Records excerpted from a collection

# # # # # # #

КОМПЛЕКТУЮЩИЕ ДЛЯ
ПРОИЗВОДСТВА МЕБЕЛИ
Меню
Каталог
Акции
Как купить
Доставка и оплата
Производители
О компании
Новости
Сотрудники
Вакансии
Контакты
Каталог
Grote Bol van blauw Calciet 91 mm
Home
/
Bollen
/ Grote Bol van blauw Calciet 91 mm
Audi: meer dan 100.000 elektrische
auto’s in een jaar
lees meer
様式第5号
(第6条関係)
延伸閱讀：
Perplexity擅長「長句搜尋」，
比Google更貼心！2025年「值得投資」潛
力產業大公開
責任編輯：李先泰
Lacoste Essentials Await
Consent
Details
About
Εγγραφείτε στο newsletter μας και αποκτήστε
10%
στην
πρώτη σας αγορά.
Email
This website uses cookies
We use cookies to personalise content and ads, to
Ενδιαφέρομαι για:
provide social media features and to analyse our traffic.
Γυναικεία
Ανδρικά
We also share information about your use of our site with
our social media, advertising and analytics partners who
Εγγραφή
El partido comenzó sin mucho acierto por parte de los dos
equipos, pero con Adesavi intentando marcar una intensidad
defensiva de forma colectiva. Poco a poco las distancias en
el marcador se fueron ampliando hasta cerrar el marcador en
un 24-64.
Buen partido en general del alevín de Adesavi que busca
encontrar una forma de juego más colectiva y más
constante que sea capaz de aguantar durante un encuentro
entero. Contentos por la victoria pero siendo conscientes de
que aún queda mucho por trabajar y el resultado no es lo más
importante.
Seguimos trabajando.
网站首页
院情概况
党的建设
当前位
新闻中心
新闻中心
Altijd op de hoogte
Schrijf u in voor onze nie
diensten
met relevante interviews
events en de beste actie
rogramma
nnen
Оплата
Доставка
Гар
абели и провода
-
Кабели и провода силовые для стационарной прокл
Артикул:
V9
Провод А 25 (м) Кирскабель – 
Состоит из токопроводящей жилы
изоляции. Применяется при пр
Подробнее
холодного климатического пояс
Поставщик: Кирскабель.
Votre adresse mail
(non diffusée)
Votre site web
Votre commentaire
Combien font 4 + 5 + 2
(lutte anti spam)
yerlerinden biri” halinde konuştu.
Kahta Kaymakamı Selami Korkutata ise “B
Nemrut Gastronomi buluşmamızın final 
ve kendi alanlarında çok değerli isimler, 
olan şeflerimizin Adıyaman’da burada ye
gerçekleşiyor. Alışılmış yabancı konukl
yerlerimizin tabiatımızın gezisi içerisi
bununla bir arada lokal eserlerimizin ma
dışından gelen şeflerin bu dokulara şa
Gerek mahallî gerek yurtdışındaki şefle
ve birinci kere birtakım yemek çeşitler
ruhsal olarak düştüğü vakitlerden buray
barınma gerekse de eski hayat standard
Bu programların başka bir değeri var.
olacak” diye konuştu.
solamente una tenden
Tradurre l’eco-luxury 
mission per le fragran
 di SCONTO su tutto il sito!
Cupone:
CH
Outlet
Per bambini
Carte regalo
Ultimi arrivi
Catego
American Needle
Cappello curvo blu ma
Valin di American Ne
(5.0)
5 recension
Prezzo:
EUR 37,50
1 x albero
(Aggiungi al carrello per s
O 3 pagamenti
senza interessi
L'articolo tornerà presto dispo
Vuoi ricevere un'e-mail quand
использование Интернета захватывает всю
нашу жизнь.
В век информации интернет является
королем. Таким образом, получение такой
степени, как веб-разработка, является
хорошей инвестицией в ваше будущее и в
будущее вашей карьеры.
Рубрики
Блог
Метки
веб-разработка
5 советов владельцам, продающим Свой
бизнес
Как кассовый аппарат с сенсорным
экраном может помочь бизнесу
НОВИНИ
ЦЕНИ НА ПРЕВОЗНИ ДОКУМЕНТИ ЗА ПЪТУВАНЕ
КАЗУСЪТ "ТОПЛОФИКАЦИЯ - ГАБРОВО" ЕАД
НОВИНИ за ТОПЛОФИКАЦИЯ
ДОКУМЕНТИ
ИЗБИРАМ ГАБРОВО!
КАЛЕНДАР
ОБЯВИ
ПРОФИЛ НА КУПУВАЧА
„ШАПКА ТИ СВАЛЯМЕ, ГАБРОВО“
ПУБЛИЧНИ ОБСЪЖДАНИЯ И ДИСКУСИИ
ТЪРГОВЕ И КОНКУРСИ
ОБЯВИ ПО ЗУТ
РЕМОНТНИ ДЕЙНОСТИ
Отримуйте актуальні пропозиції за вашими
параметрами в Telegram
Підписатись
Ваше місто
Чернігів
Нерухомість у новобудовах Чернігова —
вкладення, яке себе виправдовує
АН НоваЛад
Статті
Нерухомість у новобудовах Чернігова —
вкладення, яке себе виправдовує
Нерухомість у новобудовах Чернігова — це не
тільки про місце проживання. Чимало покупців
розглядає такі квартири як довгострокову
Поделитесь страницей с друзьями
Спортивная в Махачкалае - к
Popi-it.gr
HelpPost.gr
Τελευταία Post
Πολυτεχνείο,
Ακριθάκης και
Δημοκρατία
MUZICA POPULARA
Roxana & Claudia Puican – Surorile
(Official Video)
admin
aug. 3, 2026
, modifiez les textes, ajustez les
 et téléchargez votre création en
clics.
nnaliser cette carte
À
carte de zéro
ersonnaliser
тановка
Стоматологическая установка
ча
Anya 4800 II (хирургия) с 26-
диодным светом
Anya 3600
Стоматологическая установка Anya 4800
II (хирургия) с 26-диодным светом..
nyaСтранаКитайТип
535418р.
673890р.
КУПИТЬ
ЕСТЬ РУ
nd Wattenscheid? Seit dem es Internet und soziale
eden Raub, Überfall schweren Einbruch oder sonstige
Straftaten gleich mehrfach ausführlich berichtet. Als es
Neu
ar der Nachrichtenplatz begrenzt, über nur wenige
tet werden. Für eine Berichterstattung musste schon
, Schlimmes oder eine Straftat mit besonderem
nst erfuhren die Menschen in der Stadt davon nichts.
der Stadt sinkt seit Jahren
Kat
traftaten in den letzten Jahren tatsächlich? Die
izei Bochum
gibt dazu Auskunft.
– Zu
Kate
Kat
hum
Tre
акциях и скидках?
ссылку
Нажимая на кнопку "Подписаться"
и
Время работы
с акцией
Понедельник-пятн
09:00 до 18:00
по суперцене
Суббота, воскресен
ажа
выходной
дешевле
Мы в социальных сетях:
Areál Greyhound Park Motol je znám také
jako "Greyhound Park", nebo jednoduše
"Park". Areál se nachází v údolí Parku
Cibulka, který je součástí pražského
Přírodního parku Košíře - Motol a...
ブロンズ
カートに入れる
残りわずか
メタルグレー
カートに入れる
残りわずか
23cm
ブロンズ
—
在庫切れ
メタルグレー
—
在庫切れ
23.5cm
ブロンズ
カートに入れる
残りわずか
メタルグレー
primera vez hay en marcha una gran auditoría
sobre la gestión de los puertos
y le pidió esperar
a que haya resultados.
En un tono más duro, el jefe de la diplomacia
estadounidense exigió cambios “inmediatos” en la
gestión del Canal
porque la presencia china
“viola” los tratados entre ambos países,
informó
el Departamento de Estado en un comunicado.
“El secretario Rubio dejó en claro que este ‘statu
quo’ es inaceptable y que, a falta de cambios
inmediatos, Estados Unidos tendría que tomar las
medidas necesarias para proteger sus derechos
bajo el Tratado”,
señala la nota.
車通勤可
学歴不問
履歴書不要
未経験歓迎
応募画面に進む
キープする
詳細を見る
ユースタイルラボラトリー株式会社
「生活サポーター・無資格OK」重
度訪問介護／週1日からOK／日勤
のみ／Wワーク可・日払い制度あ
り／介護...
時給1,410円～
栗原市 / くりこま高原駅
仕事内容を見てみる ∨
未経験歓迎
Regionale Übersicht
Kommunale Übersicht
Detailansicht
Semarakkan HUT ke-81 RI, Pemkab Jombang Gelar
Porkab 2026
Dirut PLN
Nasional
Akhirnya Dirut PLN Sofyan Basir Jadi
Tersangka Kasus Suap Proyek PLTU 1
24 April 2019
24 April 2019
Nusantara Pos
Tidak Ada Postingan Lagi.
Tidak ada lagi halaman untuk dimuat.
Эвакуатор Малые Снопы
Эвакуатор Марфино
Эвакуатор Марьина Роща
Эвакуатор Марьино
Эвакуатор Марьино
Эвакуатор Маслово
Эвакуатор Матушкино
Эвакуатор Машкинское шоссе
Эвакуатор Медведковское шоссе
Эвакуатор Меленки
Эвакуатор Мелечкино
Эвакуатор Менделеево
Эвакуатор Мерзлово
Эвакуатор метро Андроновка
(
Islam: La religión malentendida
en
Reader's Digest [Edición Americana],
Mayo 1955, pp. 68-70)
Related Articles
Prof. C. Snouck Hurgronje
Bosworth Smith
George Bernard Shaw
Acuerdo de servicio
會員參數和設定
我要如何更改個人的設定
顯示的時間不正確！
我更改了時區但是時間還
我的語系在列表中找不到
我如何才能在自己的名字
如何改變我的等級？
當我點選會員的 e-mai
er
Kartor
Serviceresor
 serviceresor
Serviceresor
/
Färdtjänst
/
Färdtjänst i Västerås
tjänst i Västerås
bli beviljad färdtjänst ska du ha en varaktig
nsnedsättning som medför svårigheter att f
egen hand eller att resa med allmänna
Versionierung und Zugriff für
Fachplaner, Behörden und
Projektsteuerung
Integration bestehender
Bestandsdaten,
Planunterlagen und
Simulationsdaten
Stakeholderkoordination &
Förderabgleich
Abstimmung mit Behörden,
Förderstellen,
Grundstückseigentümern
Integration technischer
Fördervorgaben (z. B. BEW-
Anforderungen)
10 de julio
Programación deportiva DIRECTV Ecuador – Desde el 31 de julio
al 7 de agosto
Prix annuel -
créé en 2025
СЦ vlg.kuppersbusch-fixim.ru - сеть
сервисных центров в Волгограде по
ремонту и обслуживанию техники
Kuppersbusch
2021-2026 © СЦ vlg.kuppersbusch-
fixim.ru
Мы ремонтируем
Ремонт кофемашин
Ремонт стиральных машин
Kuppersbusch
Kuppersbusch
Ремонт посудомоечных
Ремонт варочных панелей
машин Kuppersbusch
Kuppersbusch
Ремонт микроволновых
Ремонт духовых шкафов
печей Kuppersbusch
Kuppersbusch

# # # # # # #

PROMPT
Look above for the line holding "Bosworth Smith". Print it and every line after it, exactly, through the line holding "сервисных центров в Волгограде по".

RESPONSE FOR THIS EXERCISE
Bosworth Smith
George Bernard Shaw
Acuerdo de servicio
會員參數和設定
我要如何更改個人的設定
顯示的時間不正確！
我更改了時區但是時間還
我的語系在列表中找不到
我如何才能在自己的名字
如何改變我的等級？
當我點選會員的 e-mai
er
Kartor
Serviceresor
 serviceresor
Serviceresor
/
Färdtjänst
/
Färdtjänst i Västerås
tjänst i Västerås
bli beviljad färdtjänst ska du ha en varaktig
nsnedsättning som medför svårigheter att f
egen hand eller att resa med allmänna
Versionierung und Zugriff für
Fachplaner, Behörden und
Projektsteuerung
Integration bestehender
Bestandsdaten,
Planunterlagen und
Simulationsdaten
Stakeholderkoordination &
Förderabgleich
Abstimmung mit Behörden,
Förderstellen,
Grundstückseigentümern
Integration technischer
Fördervorgaben (z. B. BEW-
Anforderungen)
10 de julio
Programación deportiva DIRECTV Ecuador – Desde el 31 de julio
al 7 de agosto
Prix annuel -
créé en 2025
СЦ vlg.kuppersbusch-fixim.ru - сеть
сервисных центров в Волгограде по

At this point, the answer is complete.